**Problem:** Please, in the data that follows, copy exactly the lines from the line with "Identify the location of Sustainability." through the last one, both included. Do not include pictures.

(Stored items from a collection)

§

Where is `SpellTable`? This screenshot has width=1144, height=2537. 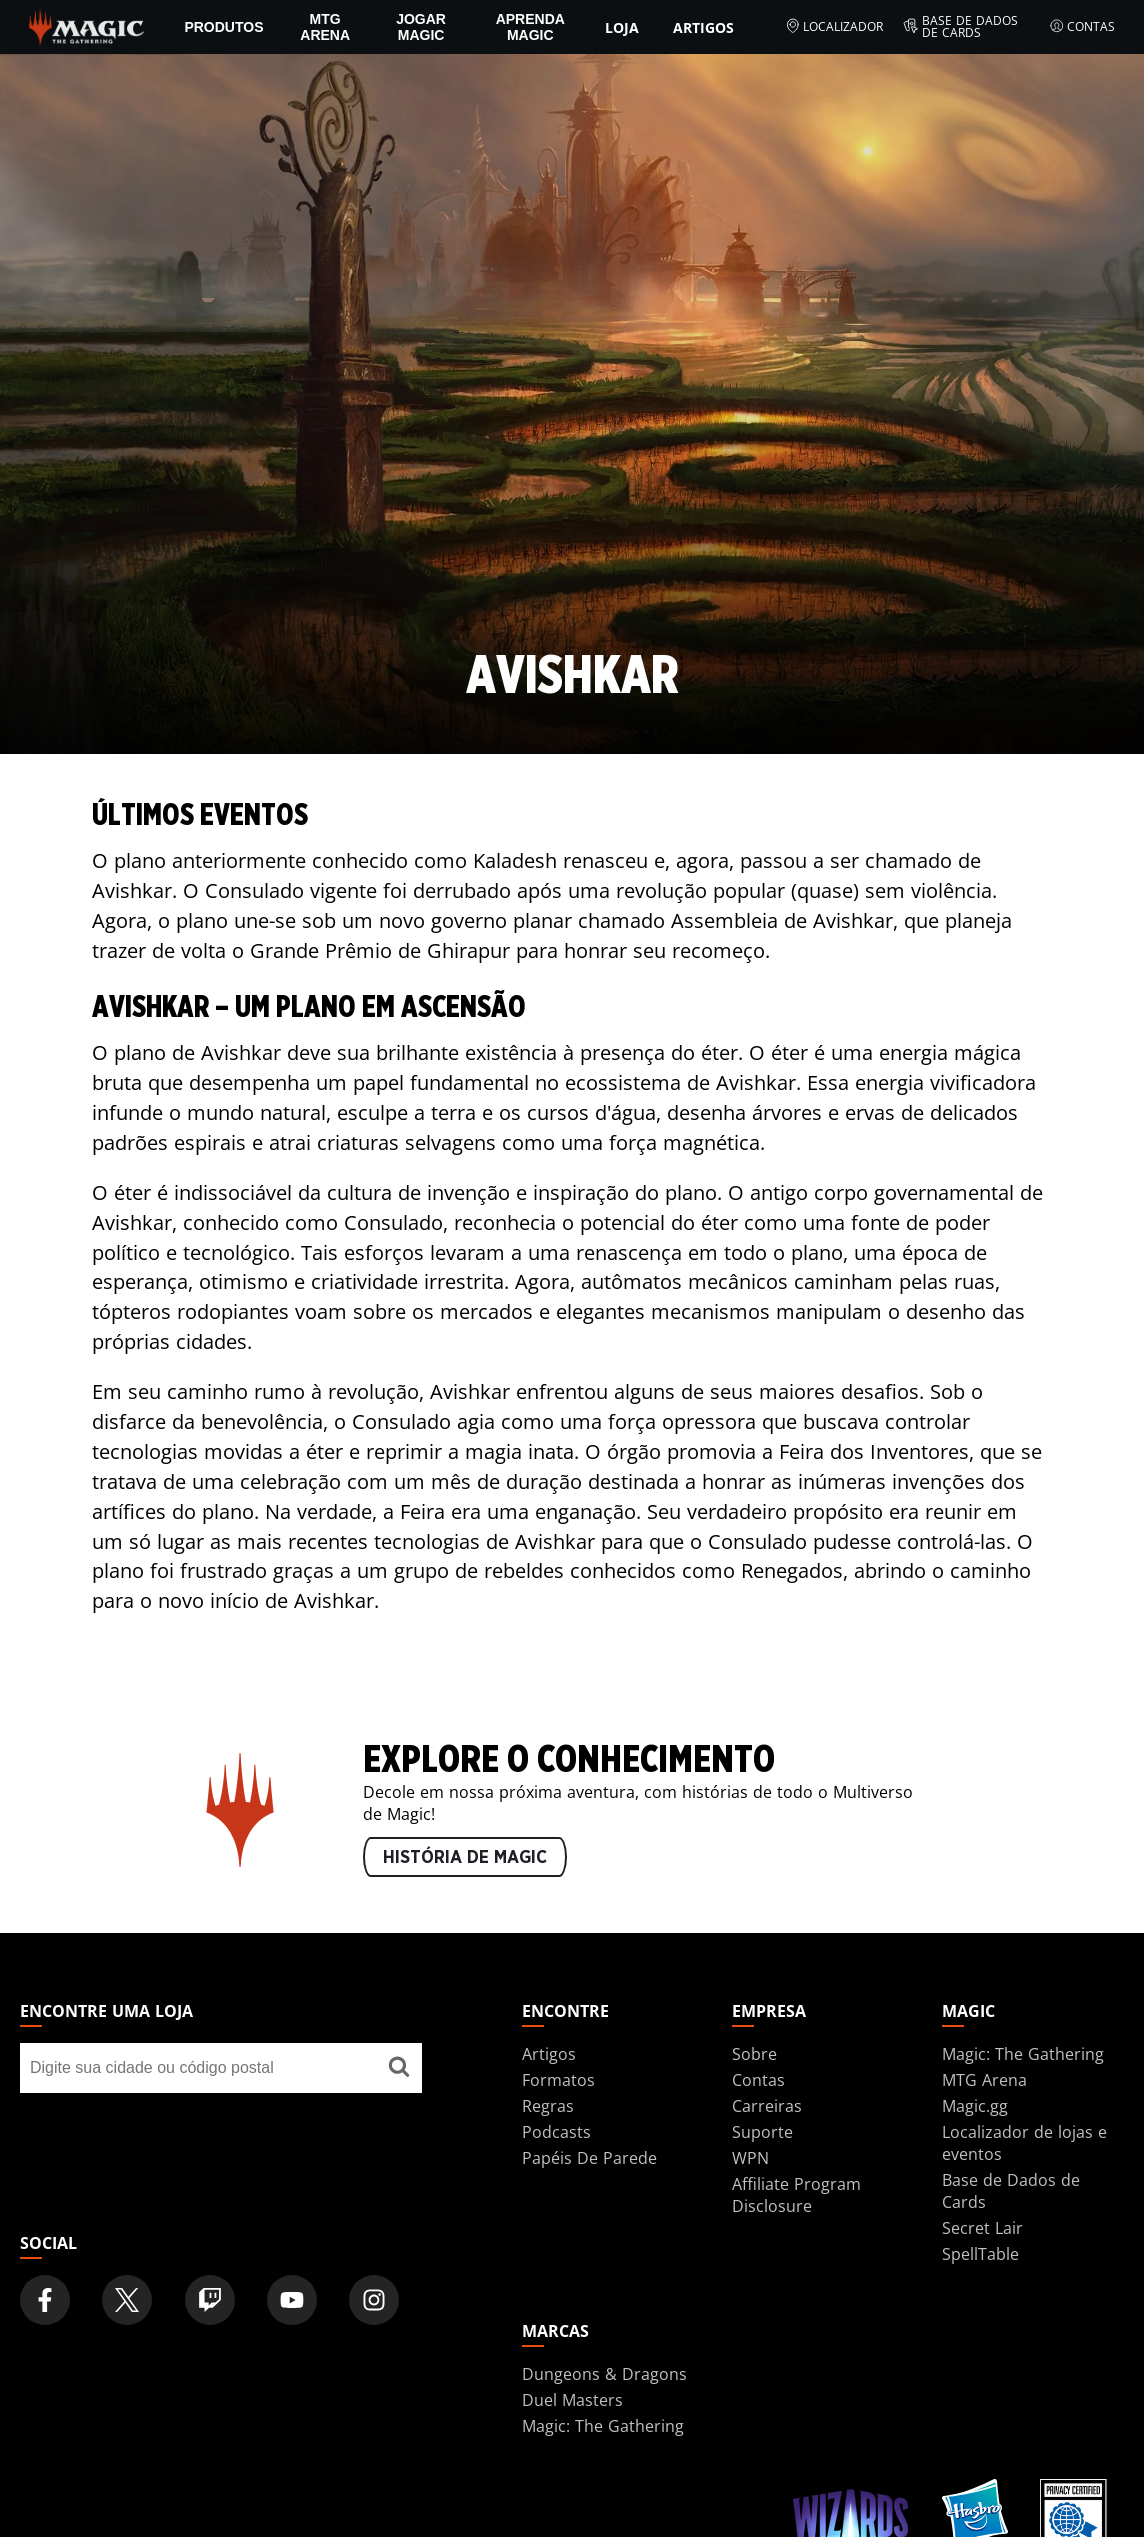
SpellTable is located at coordinates (980, 2254).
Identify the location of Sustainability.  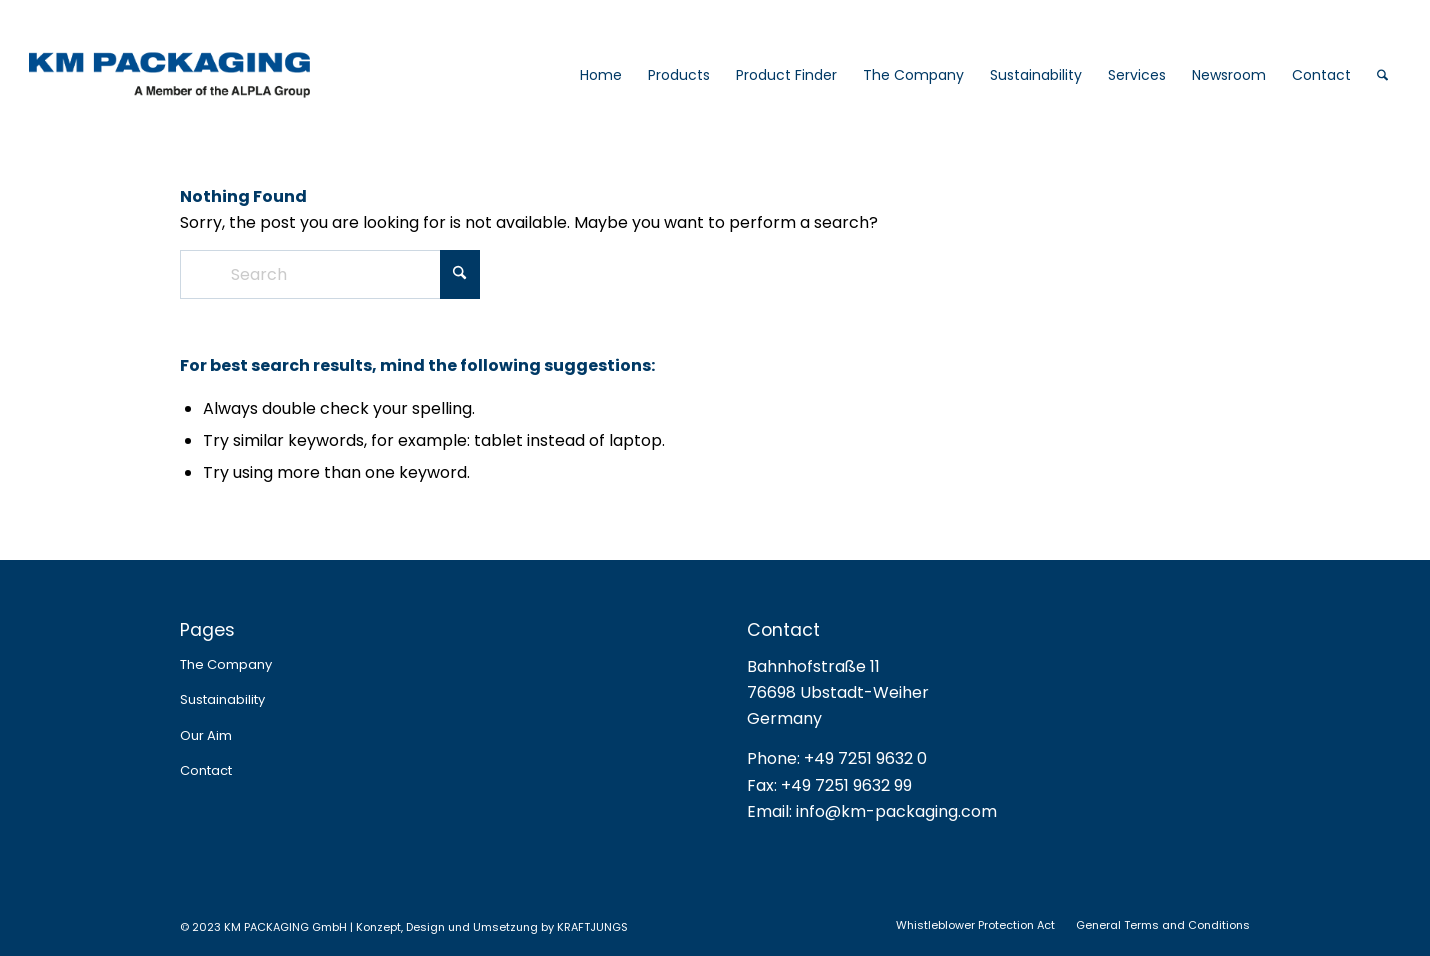
(222, 699).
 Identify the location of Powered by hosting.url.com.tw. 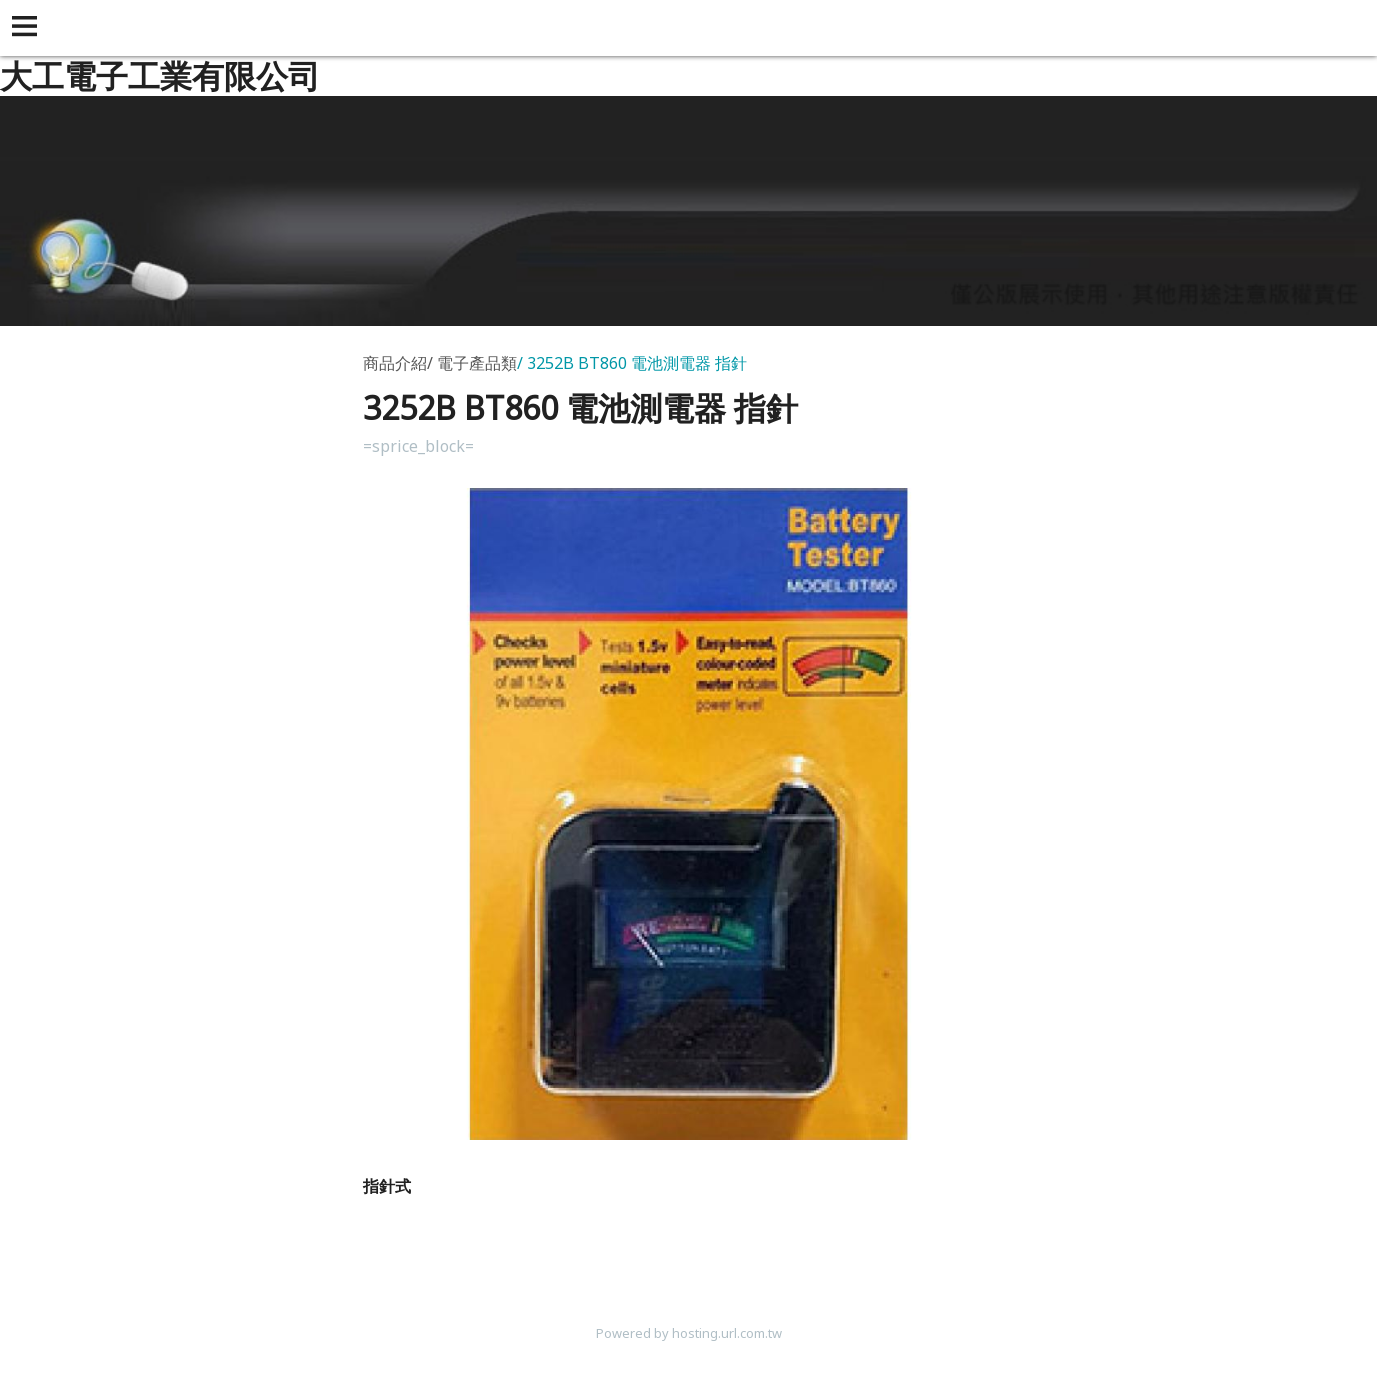
(689, 1333).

§

**Response box:**
Identify the location of Sustainability.  
(222, 699).
 Identify the location of Powered by hosting.url.com.tw. 
(689, 1333).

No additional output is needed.